Parties to M&A transactions will need to make necessary adjustments to mitigate the increased risk and uncertainty which the pandemic presents. Some fundamental issues which parties would have to consider and potentially negotiate include:

  1. A reassessment of valuations and adjustment of pricing mechanisms. The question to answer here is whether historical financial information accurately reflects a target, particularly considering the impact of disrupted supply chain, lower inventory levels and distorted accounts receivable and payable.
  2. For pricing mechanisms, parties now have to decide whether a fixed pricing mechanism or locked box will be more appropriate  in  the circumstances or whether the parties should now negotiate forms of contingent consideration like earn-outs in case profits are adversely affected during a specified period following completion.
  3. Mitigating the potential disruptions to the transaction timetable, including whether extra time will be required to perform due diligenc Other timeline issues will be pre and post-completion regulatory approvals.
  1. Adjustments to Material Adverse Change (MAC) provisions in light of the impact of the pandemic on the target.

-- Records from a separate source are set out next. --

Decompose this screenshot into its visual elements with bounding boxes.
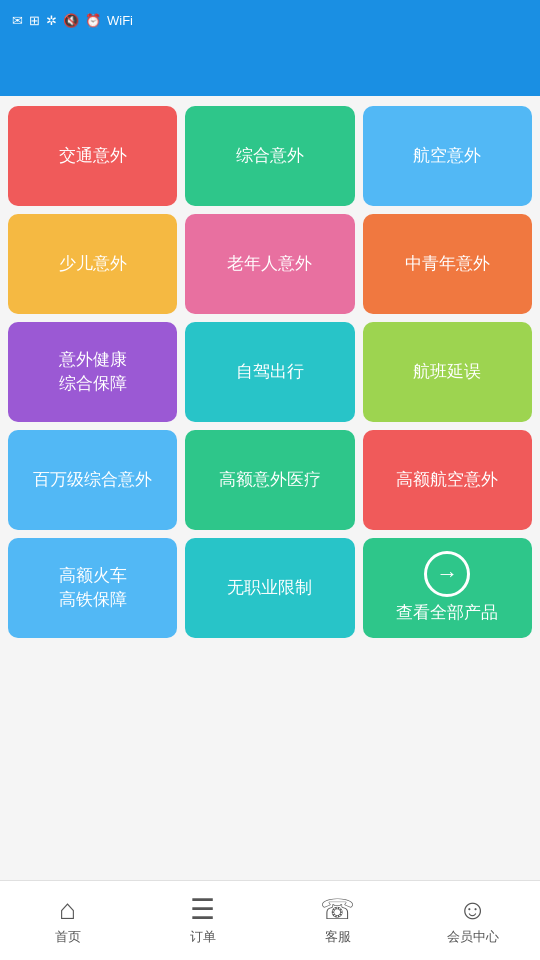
nav-label-service: 客服 <box>325 928 351 946</box>
bluetooth-icon: ✲ <box>46 13 57 28</box>
grid-item-label: 自驾出行 <box>236 360 304 384</box>
grid-item-label: 老年人意外 <box>227 252 312 276</box>
grid-item-medical[interactable]: 高额意外医疗 <box>185 430 354 530</box>
nav-label-orders: 订单 <box>190 928 216 946</box>
mute-icon: 🔇 <box>63 13 79 28</box>
grid-item-train[interactable]: 高额火车 高铁保障 <box>8 538 177 638</box>
grid-item-label: 航班延误 <box>413 360 481 384</box>
service-icon: ☏ <box>320 896 355 924</box>
insurance-grid: 交通意外综合意外航空意外少儿意外老年人意外中青年意外意外健康 综合保障自驾出行航… <box>0 96 540 648</box>
grid-item-label: 意外健康 综合保障 <box>59 348 127 396</box>
grid-item-million[interactable]: 百万级综合意外 <box>8 430 177 530</box>
grid-item-traffic[interactable]: 交通意外 <box>8 106 177 206</box>
grid-item-all[interactable]: →查看全部产品 <box>363 538 532 638</box>
grid-item-nolimit[interactable]: 无职业限制 <box>185 538 354 638</box>
image-icon: ⊞ <box>29 13 40 28</box>
status-bar: ✉ ⊞ ✲ 🔇 ⏰ WiFi <box>0 0 540 40</box>
nav-label-home: 首页 <box>55 928 81 946</box>
nav-item-home[interactable]: ⌂首页 <box>0 896 135 946</box>
home-icon: ⌂ <box>59 896 76 924</box>
grid-item-comprehensive[interactable]: 综合意外 <box>185 106 354 206</box>
status-bar-left: ✉ ⊞ ✲ 🔇 ⏰ WiFi <box>12 13 145 28</box>
email-icon: ✉ <box>12 13 23 28</box>
grid-item-elderly[interactable]: 老年人意外 <box>185 214 354 314</box>
grid-item-health[interactable]: 意外健康 综合保障 <box>8 322 177 422</box>
grid-item-youth[interactable]: 中青年意外 <box>363 214 532 314</box>
alarm-icon: ⏰ <box>85 13 101 28</box>
grid-item-drive[interactable]: 自驾出行 <box>185 322 354 422</box>
grid-item-label: 航空意外 <box>413 144 481 168</box>
grid-item-label: 交通意外 <box>59 144 127 168</box>
grid-item-label: 少儿意外 <box>59 252 127 276</box>
orders-icon: ☰ <box>190 896 215 924</box>
grid-item-label: 高额航空意外 <box>396 468 498 492</box>
member-icon: ☺ <box>458 896 487 924</box>
nav-label-member: 会员中心 <box>447 928 499 946</box>
main-content: 交通意外综合意外航空意外少儿意外老年人意外中青年意外意外健康 综合保障自驾出行航… <box>0 96 540 880</box>
grid-item-label: 中青年意外 <box>405 252 490 276</box>
grid-item-aviation-high[interactable]: 高额航空意外 <box>363 430 532 530</box>
header <box>0 40 540 96</box>
nav-item-member[interactable]: ☺会员中心 <box>405 896 540 946</box>
grid-item-label: 无职业限制 <box>227 576 312 600</box>
nav-item-orders[interactable]: ☰订单 <box>135 896 270 946</box>
grid-item-label: 综合意外 <box>236 144 304 168</box>
grid-item-children[interactable]: 少儿意外 <box>8 214 177 314</box>
wifi-icon: WiFi <box>107 13 133 28</box>
grid-item-label: 高额火车 高铁保障 <box>59 564 127 612</box>
bottom-navigation: ⌂首页☰订单☏客服☺会员中心 <box>0 880 540 960</box>
nav-item-service[interactable]: ☏客服 <box>270 896 405 946</box>
grid-item-flight-delay[interactable]: 航班延误 <box>363 322 532 422</box>
arrow-circle-icon: → <box>424 551 470 597</box>
grid-item-aviation[interactable]: 航空意外 <box>363 106 532 206</box>
grid-item-label: 百万级综合意外 <box>33 468 152 492</box>
grid-item-label: 查看全部产品 <box>396 601 498 625</box>
grid-item-label: 高额意外医疗 <box>219 468 321 492</box>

It is expected that sellers may want to draft MAC exceptions with explicit reference to the pandemic. A buyer may on the other hand consider including a ‘disproportionally affects’ qualification. The effect of this qualification is that a MAC exception favouring a seller will only apply unless the pandemic disproportionately affects the target compared to its industry peers.
  1. Management of the target in relation to its response to the pandemic, and what the interim operating covenants in the purchase agreement should contain? It is usual for restrictions to be placed on the activities that the seller can undertake where signing and completion do not occur on the same date. This will usually include a generic obligation to operate the target in the ordinary course of business. The question to answer here is whether this is possible in the circumstance or if the seller would need to negotiate some carve-out.

In order to navigate these issues or others that may arise in M & A transactions, it will be necessary to seek legal advice on the most favourable renegotiations and terms.

TRANSPORTATION

In view of the restrictions on travelling, the global transportation sector has taken a massive hit with the pandemic. CAPA Center for aviation warned that most aviation companies may be bankrupt by May 2020, if the pandemic continues to spread. Airports, shipyards and land borders have closed which translate to loss of revenue to the industry due to stalled ships, grounded airline fleets and closed airports. Considering the pressure the pandemic puts on the transportation industry, who bears the cost of storage fees and demurrage? What happens to statutory payments to the regulators? To remain profitable operators would have to seek legal advice and explore various interventions including tax concessions and bailouts.  Other areas to be considered in the transportation sector include:

1.Supply chain disruption

In the short term, manufacturers of aircraft are unable to meet their obligations to manufacture aircraft resulting from the lack of supply of the components for the assembly line, leading to a reduction in productivity and a breach of the terms of their contracts. While in the medium to the long term, the pandemic would lead to a decrease in, and even cancellation of orders for new aircraft. Parties to a contract would therefore need to renegotiate contracts and consider the effect of the pandemic on delivery timelines.

2.Commercial Agreements

There is a need to mitigate the potential disruptions to the terms of lease and rental payments under existing lease agreements with third parties, which may have a domino effect on the obligations of the operators under security agreements. Airlines and shipping companies, therefore, have to seek legal advice in order to pursue creative legal solutions in this circumstance.

Additionally, it is anticipated that there would be consumer claims (e.g. from flight cancellations) and employment related issues.